Exercise
From the entries below, report how many lines contain the string "partir". Give only that number.
——
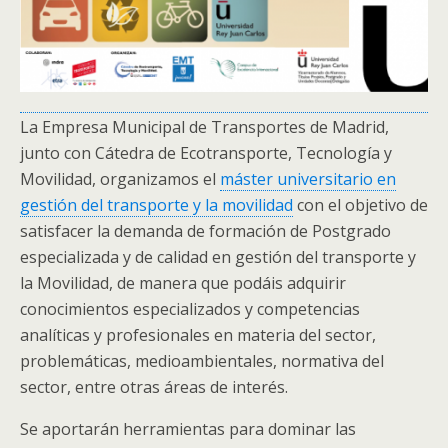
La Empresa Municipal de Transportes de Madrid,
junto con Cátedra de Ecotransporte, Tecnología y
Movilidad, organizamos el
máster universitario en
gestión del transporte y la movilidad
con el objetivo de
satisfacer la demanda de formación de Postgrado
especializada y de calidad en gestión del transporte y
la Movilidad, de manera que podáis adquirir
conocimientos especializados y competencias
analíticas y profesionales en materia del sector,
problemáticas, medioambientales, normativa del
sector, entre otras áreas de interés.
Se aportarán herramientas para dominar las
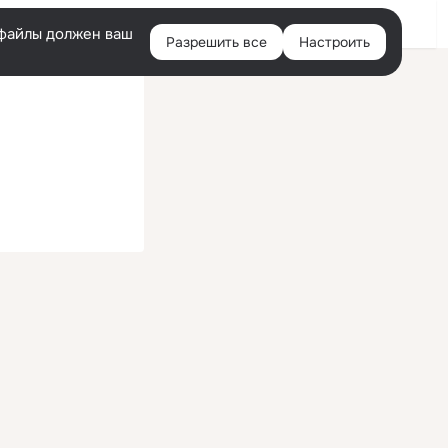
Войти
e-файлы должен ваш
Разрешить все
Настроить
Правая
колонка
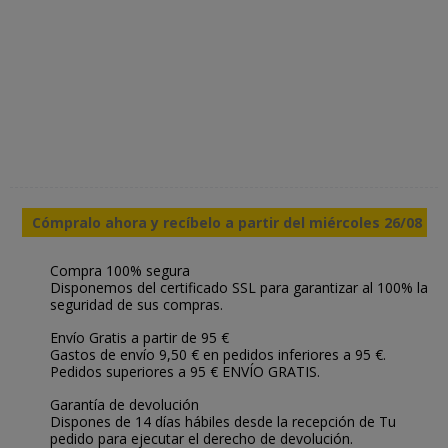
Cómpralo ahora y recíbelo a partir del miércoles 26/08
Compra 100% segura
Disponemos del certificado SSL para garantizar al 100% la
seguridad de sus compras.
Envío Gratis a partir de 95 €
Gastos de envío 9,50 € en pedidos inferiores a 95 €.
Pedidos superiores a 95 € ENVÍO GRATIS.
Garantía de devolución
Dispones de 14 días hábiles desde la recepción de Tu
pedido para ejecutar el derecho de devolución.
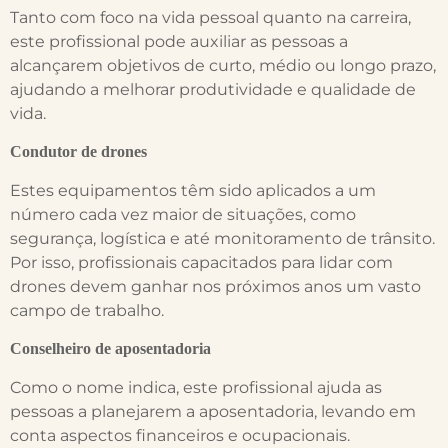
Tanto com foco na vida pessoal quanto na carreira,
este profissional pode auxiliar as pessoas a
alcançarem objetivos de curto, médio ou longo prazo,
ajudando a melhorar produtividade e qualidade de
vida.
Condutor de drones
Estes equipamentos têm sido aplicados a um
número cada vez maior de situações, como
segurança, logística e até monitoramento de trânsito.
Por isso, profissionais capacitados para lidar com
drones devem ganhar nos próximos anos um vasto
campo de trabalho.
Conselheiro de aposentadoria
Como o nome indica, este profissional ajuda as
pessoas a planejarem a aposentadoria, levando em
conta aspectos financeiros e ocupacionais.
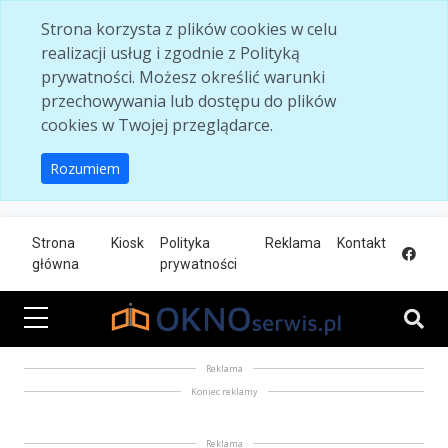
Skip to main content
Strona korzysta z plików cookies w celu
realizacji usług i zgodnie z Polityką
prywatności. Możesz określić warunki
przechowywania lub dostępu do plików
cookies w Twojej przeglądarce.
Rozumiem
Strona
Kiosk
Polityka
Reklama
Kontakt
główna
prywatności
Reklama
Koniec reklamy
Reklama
——
Your response
2